(Task instructions)
Where a line holds the word "sito", copy that line from the data below.

(Extracted records)
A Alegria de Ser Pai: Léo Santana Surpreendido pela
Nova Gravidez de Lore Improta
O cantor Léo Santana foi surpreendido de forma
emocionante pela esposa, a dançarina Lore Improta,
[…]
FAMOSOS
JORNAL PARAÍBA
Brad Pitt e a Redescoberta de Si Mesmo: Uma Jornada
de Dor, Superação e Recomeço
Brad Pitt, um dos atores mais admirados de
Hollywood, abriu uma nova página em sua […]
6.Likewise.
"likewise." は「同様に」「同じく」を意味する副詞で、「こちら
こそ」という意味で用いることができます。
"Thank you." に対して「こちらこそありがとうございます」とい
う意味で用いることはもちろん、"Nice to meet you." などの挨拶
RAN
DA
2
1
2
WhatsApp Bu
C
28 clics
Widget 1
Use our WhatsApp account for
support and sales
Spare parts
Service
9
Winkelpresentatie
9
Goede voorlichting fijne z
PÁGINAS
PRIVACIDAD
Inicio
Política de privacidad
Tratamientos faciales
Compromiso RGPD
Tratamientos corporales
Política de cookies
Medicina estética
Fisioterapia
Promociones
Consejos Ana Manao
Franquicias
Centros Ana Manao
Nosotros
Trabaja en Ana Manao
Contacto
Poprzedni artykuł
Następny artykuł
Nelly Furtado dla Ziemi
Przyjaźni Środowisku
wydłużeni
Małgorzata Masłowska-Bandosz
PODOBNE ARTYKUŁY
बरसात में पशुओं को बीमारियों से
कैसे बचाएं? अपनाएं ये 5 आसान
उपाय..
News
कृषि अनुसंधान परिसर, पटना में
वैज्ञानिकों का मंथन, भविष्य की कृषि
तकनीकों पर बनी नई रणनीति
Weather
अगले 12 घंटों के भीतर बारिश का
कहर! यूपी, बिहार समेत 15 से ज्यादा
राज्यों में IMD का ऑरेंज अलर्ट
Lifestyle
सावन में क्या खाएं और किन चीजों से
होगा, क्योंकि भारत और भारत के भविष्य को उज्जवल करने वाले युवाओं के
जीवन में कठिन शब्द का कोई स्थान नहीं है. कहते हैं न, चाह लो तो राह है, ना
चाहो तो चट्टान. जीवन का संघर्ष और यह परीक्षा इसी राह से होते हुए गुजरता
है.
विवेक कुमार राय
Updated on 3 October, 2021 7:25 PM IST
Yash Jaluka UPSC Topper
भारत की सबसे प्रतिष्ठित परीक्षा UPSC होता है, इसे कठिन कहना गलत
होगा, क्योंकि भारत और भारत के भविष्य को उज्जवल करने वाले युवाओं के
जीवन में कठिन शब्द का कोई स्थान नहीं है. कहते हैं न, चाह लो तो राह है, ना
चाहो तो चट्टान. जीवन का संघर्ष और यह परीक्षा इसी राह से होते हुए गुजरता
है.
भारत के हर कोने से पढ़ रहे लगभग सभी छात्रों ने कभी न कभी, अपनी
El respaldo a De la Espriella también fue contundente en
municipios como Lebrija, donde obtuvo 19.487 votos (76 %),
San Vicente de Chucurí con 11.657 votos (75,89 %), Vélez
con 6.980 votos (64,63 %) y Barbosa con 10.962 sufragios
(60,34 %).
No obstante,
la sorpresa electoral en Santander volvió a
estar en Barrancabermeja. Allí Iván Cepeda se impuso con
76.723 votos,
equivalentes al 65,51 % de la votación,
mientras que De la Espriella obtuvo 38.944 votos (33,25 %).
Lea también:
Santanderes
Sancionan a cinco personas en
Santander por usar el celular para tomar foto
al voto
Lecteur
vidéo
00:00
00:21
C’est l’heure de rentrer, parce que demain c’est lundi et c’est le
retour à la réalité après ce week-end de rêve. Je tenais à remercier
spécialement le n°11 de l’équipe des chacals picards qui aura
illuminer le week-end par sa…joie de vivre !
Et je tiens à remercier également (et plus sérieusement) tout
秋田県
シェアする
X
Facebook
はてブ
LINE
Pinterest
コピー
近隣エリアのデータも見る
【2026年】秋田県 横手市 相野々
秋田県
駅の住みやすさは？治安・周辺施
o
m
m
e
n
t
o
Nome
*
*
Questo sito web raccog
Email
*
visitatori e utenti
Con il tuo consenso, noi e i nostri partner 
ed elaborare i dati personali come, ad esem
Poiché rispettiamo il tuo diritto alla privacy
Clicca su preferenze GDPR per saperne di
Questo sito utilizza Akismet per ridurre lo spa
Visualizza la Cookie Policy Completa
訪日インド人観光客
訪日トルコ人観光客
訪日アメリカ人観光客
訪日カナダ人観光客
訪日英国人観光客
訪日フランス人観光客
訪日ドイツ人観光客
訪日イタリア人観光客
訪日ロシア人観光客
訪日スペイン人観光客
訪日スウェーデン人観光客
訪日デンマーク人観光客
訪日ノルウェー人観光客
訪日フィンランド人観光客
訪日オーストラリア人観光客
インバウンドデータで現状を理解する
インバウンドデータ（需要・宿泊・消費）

(Response to this task)
Questo sito web raccog
Questo sito utilizza Akismet per ridurre lo spa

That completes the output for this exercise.